Courrier / Communications

Richtlinien sind zum Glück nur Richtlinien

DOI: https://doi.org/10.4414/bms.2022.20962
Date de publication: 17.08.2022
Bull Med Suisses. 2022;103(3334):1035

Dr. med. Ueli Müller, Bremgarten

Richtlinien sind zum Glück nur Richtlinien

Brief zu: Neuenschwander M. Fragwürdige Ethik.

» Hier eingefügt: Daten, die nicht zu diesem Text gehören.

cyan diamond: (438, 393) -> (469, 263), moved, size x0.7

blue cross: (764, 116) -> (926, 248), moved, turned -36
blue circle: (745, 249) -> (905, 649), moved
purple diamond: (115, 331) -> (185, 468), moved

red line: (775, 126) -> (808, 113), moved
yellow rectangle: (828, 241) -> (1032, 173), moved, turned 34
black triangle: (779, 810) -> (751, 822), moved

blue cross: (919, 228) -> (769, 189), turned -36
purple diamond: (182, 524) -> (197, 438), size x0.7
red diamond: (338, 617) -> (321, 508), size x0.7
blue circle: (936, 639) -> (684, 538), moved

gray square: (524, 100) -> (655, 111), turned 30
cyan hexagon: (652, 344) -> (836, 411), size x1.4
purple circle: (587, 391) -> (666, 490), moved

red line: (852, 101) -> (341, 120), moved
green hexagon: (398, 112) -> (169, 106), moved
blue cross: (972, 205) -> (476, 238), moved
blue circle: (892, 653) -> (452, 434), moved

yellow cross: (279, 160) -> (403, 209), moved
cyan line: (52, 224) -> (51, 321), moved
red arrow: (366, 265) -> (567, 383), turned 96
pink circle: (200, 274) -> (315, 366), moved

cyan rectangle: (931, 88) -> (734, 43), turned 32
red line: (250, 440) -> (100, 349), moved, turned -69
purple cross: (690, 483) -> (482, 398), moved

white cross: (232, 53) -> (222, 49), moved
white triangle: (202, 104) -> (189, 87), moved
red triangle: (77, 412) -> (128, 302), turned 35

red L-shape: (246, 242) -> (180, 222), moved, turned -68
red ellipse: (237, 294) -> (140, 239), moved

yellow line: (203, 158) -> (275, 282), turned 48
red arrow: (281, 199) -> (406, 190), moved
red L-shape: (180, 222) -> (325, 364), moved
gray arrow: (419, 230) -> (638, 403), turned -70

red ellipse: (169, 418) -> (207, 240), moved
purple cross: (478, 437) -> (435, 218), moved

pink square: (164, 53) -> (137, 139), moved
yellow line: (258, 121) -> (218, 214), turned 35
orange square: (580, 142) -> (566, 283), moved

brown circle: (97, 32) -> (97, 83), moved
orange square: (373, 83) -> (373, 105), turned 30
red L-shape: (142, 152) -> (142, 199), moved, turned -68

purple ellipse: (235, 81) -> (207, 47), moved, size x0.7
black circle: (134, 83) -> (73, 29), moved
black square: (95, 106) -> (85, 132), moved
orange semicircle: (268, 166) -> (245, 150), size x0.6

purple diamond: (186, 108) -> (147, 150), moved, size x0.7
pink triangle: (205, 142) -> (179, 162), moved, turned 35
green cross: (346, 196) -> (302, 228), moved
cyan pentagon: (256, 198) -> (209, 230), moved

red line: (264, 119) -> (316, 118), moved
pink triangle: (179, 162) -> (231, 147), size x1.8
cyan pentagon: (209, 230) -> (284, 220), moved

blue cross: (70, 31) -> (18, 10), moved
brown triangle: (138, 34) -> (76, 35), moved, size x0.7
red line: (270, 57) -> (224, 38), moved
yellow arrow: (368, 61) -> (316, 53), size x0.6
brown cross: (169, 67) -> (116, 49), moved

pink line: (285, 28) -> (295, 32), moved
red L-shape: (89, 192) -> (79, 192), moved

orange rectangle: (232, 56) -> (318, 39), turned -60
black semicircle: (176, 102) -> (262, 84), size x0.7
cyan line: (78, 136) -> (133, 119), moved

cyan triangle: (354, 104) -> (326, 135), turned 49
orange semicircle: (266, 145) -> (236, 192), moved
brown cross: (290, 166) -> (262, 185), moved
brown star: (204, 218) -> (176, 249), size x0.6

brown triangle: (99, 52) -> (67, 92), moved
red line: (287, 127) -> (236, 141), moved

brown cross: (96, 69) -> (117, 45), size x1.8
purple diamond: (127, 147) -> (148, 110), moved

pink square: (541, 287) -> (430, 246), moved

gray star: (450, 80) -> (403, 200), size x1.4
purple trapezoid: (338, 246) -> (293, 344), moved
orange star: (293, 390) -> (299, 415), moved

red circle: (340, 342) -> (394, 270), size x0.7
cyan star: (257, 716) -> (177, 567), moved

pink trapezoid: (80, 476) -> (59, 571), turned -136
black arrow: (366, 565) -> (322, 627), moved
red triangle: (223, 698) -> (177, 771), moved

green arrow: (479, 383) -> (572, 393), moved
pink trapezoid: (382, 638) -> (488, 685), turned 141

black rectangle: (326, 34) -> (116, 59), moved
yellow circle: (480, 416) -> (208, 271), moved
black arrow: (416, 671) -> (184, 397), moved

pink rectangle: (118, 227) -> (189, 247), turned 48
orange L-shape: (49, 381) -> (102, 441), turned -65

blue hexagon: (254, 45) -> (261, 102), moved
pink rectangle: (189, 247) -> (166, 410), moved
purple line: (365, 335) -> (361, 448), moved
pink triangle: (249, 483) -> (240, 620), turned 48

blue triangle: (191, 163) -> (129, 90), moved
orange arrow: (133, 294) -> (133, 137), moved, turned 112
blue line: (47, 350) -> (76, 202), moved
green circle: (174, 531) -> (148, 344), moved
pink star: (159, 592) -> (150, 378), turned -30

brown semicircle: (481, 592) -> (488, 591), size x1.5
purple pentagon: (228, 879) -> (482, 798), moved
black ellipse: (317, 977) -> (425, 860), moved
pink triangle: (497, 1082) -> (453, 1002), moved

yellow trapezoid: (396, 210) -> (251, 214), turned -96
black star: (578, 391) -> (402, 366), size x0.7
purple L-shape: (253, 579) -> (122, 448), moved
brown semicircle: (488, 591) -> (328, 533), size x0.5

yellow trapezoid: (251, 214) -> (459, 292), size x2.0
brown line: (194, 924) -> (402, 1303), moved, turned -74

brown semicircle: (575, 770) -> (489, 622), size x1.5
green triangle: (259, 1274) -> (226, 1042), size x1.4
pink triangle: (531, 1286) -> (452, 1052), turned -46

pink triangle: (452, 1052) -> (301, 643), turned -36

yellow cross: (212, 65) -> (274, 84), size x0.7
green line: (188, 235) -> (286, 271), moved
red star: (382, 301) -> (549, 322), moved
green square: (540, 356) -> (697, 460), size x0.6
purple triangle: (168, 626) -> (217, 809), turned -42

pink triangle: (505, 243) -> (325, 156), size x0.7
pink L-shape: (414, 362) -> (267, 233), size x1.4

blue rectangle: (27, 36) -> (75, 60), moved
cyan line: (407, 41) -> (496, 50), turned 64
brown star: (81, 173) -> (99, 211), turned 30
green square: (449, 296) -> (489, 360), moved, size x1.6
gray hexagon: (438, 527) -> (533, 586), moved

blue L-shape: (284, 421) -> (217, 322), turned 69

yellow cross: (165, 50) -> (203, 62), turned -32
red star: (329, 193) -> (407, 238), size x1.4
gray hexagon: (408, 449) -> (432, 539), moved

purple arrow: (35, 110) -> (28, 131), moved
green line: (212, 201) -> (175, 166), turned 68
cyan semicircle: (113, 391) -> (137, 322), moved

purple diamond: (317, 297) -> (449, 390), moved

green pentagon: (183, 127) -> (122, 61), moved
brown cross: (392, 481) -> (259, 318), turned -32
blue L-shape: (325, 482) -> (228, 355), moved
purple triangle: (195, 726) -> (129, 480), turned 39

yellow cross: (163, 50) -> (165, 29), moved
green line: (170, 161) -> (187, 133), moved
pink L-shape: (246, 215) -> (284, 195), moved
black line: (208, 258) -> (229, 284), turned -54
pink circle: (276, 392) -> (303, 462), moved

Schweiz Ärzteztg. 2022;103(2728):910; Preisig E. Neue Richtlinien Lebensende / assistierter Suizid gesetzeswidrig. Schweiz Ärzteztg. 2022;103(2930):942

Ich kann die Leserbriefe von M. Neuenschwander und E. Preisig in den letzten SÄZ zum Thema «Neue Richtlinien Lebensende» nur unterschreiben. Während 34 Jahren habe ich als Hausarzt in einem Dorf gearbeitet und beschäftigte mich in dieser Zeit natürlich mehrmals mit dem Thema Sterbehilfe. Auf das Erzählen von konkreten Beispielen verzichte ich hier.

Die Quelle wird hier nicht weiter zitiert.